------ RECORDED INFORMATION

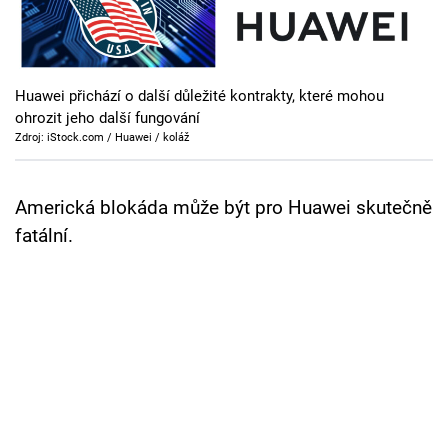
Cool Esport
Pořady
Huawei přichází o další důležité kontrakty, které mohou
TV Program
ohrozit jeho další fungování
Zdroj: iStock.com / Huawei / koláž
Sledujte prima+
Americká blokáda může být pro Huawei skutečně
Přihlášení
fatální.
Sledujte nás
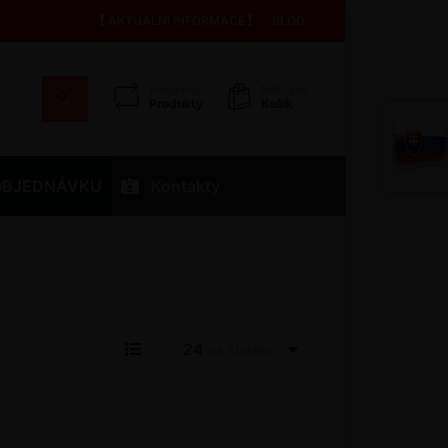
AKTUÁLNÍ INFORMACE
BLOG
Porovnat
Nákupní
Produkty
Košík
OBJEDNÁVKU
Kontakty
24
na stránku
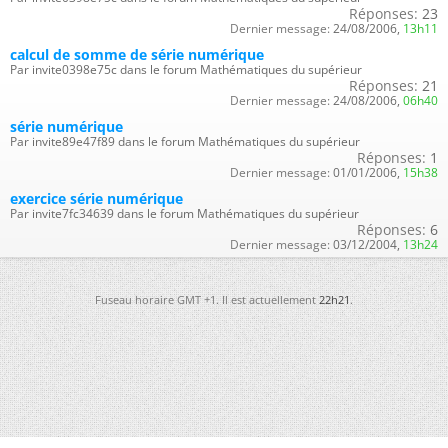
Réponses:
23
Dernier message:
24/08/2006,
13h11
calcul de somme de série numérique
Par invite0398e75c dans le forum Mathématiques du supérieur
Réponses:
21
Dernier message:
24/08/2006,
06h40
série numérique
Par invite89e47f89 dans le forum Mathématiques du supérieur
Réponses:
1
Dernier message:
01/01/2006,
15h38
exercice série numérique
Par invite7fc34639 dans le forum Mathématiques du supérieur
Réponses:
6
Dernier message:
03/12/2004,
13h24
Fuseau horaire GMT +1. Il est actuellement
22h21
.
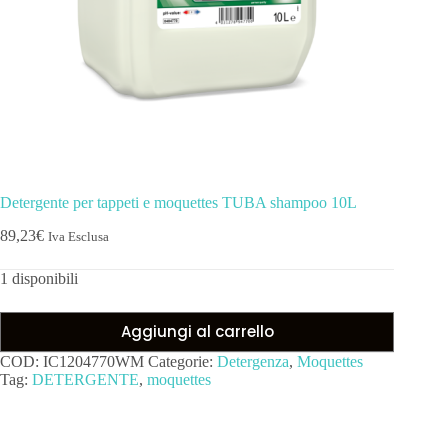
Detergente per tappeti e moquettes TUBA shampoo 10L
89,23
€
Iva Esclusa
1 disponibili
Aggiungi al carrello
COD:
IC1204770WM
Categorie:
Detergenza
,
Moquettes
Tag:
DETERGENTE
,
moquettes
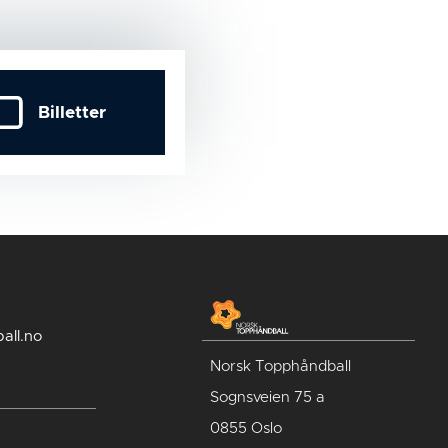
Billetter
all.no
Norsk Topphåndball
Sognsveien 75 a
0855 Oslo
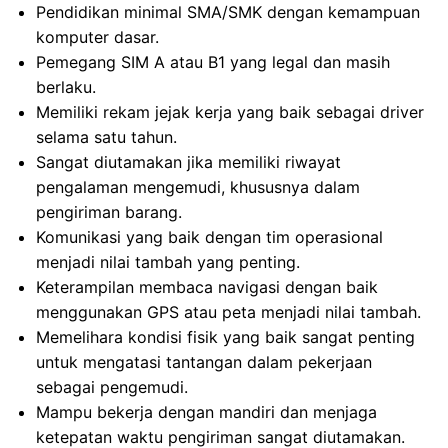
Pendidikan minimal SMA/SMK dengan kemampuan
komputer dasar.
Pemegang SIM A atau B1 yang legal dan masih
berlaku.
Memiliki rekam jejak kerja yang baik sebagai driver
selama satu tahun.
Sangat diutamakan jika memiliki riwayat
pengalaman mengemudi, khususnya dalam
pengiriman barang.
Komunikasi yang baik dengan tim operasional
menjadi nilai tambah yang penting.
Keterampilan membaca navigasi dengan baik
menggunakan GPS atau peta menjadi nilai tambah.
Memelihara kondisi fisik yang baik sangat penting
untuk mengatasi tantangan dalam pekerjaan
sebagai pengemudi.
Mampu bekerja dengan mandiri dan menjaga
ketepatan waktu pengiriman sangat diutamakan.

------------

_PROBLEM DETAILS_
Would you please retype all the data exactly? Leave out whatever pictures it holds.

_THE ANSWER_
Cool Esport
Pořady
Huawei přichází o další důležité kontrakty, které mohou
TV Program
ohrozit jeho další fungování
Zdroj: iStock.com / Huawei / koláž
Sledujte prima+
Americká blokáda může být pro Huawei skutečně
Přihlášení
fatální.
Sledujte nás
AKTUÁLNÍ INFORMACE
BLOG
Porovnat
Nákupní
Produkty
Košík
OBJEDNÁVKU
Kontakty
24
na stránku
Réponses:
23
Dernier message:
24/08/2006,
13h11
calcul de somme de série numérique
Par invite0398e75c dans le forum Mathématiques du supérieur
Réponses:
21
Dernier message:
24/08/2006,
06h40
série numérique
Par invite89e47f89 dans le forum Mathématiques du supérieur
Réponses:
1
Dernier message:
01/01/2006,
15h38
exercice série numérique
Par invite7fc34639 dans le forum Mathématiques du supérieur
Réponses:
6
Dernier message:
03/12/2004,
13h24
Fuseau horaire GMT +1. Il est actuellement
22h21
.
Detergente per tappeti e moquettes TUBA shampoo 10L
89,23
€
Iva Esclusa
1 disponibili
Aggiungi al carrello
COD:
IC1204770WM
Categorie:
Detergenza
,
Moquettes
Tag:
DETERGENTE
,
moquettes
Billetter
all.no
Norsk Topphåndball
Sognsveien 75 a
0855 Oslo
Pendidikan minimal SMA/SMK dengan kemampuan
komputer dasar.
Pemegang SIM A atau B1 yang legal dan masih
berlaku.
Memiliki rekam jejak kerja yang baik sebagai driver
selama satu tahun.
Sangat diutamakan jika memiliki riwayat
pengalaman mengemudi, khususnya dalam
pengiriman barang.
Komunikasi yang baik dengan tim operasional
menjadi nilai tambah yang penting.
Keterampilan membaca navigasi dengan baik
menggunakan GPS atau peta menjadi nilai tambah.
Memelihara kondisi fisik yang baik sangat penting
untuk mengatasi tantangan dalam pekerjaan
sebagai pengemudi.
Mampu bekerja dengan mandiri dan menjaga
ketepatan waktu pengiriman sangat diutamakan.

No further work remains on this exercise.